= Enrique Garza Támez =

Mexican politician

Enrique Garza Tamez (born 12 May 1956) is a civil service administrator in the Mexican state of Tamaulipas.

His political and administrative offices have included:
- Deputy Director of State Property.
- Secretary of the City Hall of Victoria.
- Director of Crime Prevention, appointed by the State Governor.
- Legal adviser of the Executive Local Meeting of the IFE.
- Committee representative for planning the development of the State.
- Local representative in the 56th session of the Congress of Tamaulipas.
- Director of State Legal Issues, appointed by the State Governor.
- President of the Colosio Foundation, A.C.
- Federal deputy (alternate of Eugenio Hernández Flores) for Tamaulipas's 5th district during the 58th Congress.

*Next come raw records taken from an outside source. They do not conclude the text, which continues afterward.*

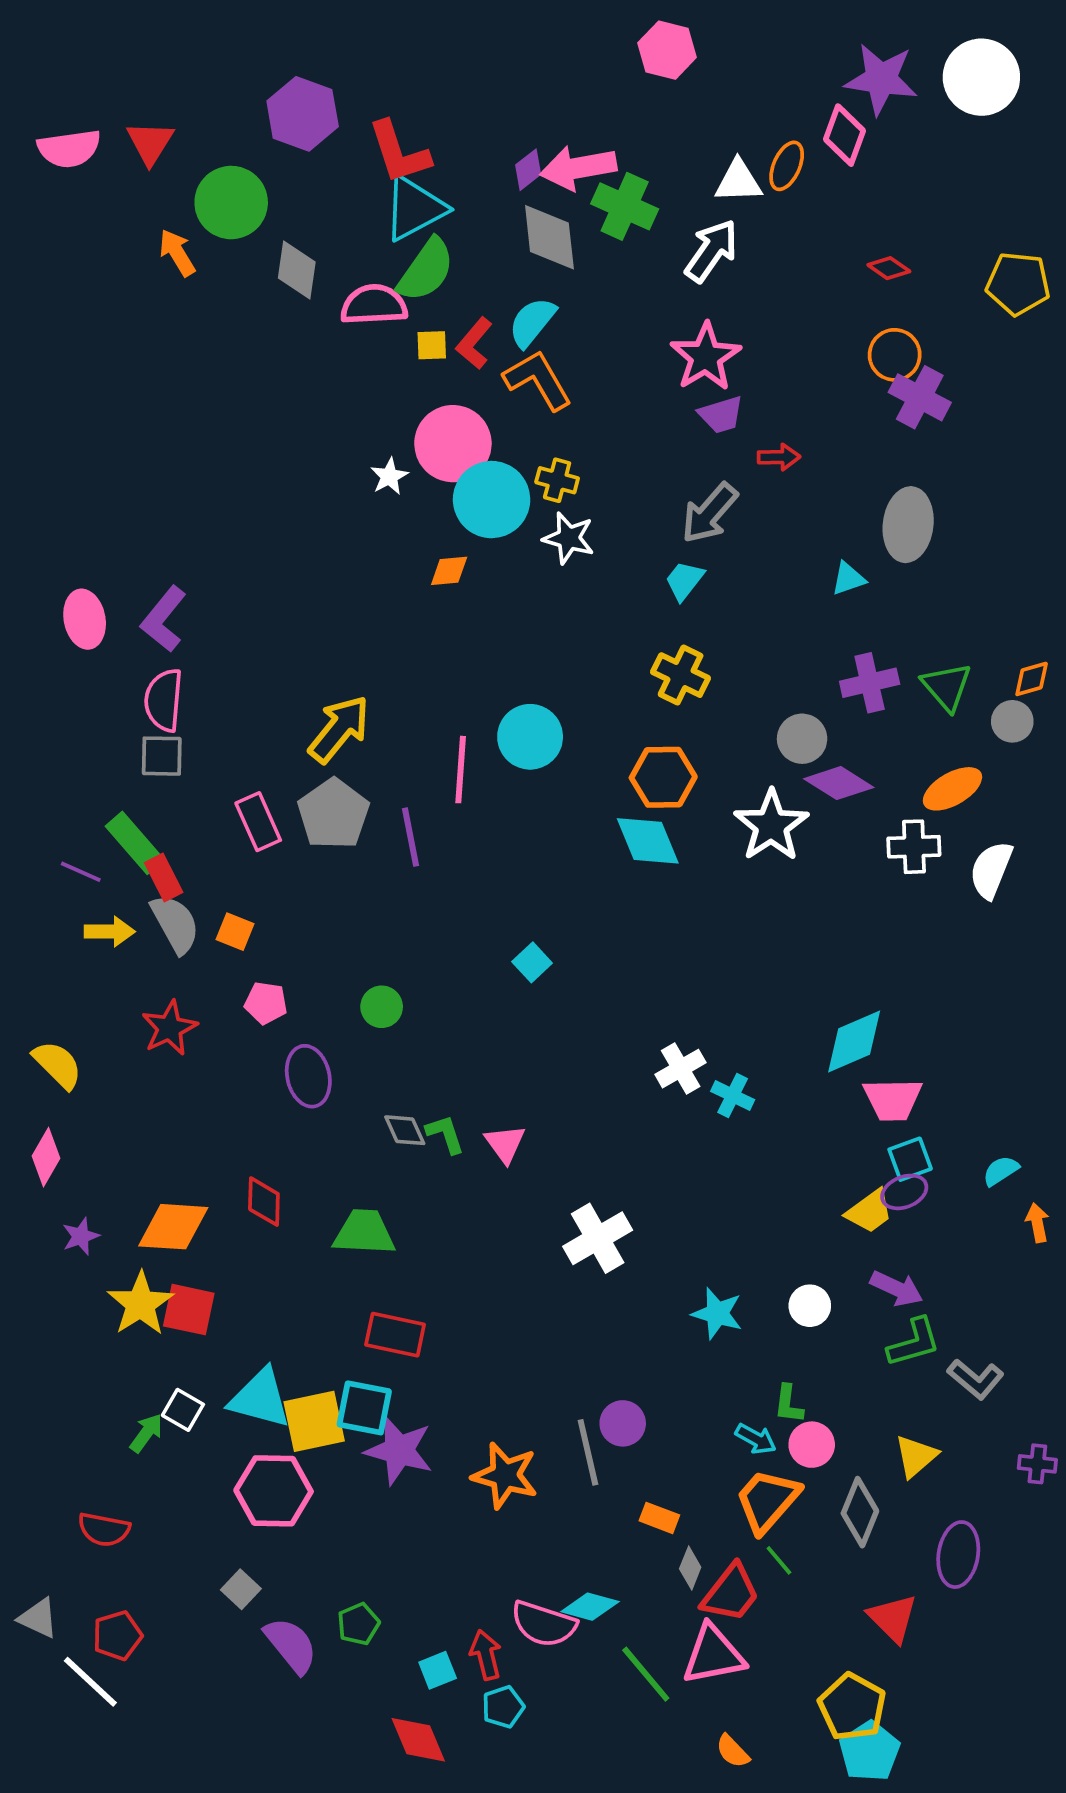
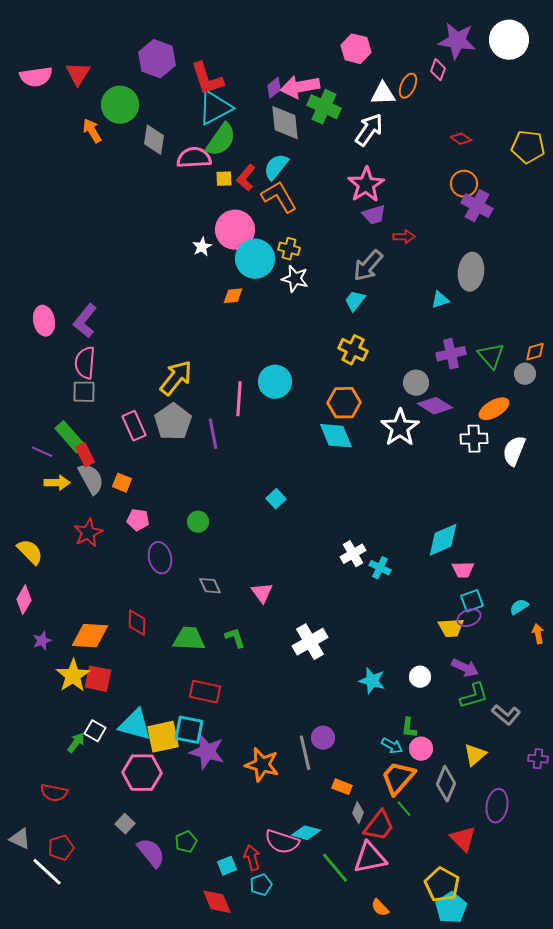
pink hexagon: (667, 50) -> (356, 49), moved
pink diamond: (844, 135) -> (438, 70), size x0.7
pink trapezoid: (893, 1099) -> (463, 570), size x0.7
green L-shape: (445, 1134) -> (235, 638), moved
yellow trapezoid: (870, 1211) -> (451, 628), turned 32

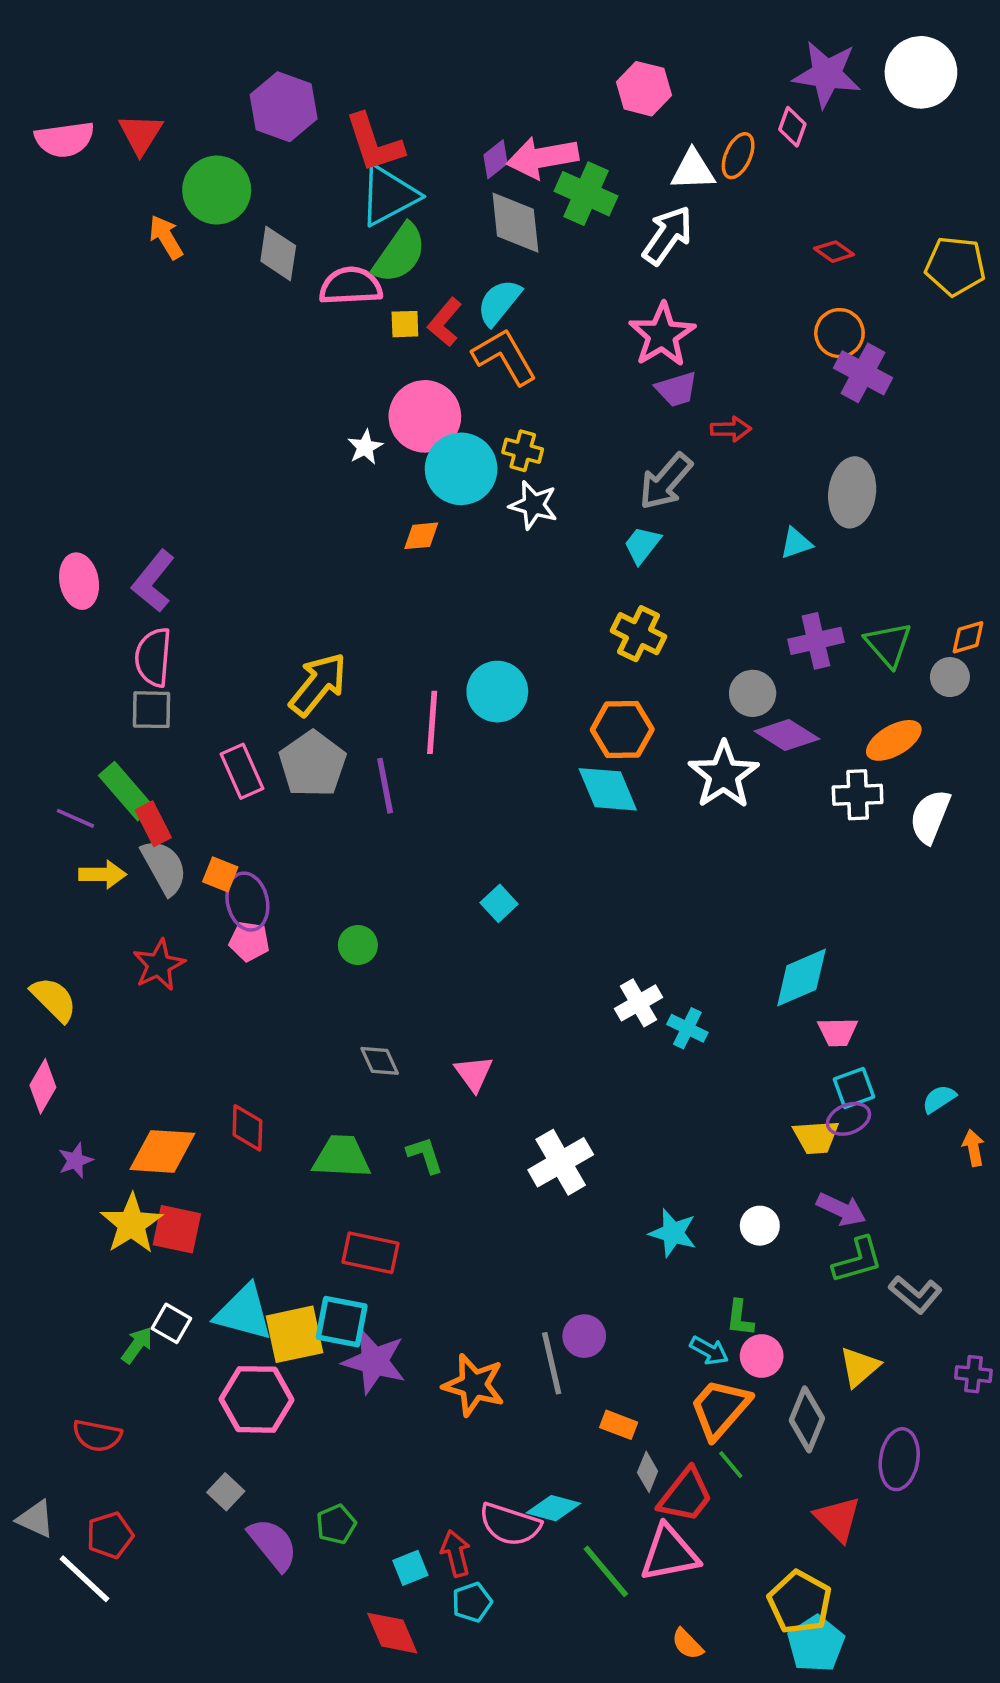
purple ellipse: (160, 558) -> (247, 902), moved

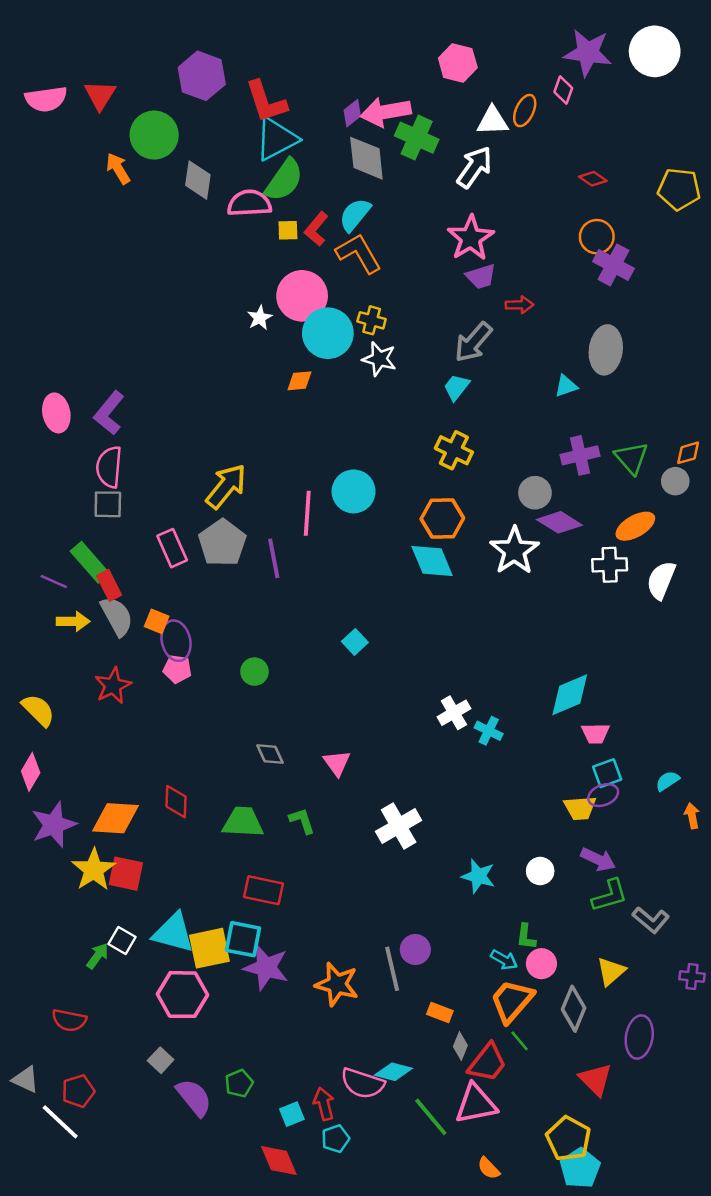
purple star: (75, 1160) -> (54, 825), size x1.8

In 2011, he was General Secretary of the state Congress in Tamaulipas. He has a Law degree from the Universidad Autónoma de Nuevo León (UANL) and a Master of Public Administration from the Universidad Autónoma de Tamaulipas (UAT). He has published: Las Elecciones en Tamaulipas, Fundamentos Jurídicos (or Judicial Foundations of the Tamaulipas Elections) (1992); La Reforma del '95 (or Legal Reforms of 1995) (1995) and Leyes y Reglamentos de Tamaulipas 1921-2003 (or Laws and Regulations of Tamaulipas) (2003).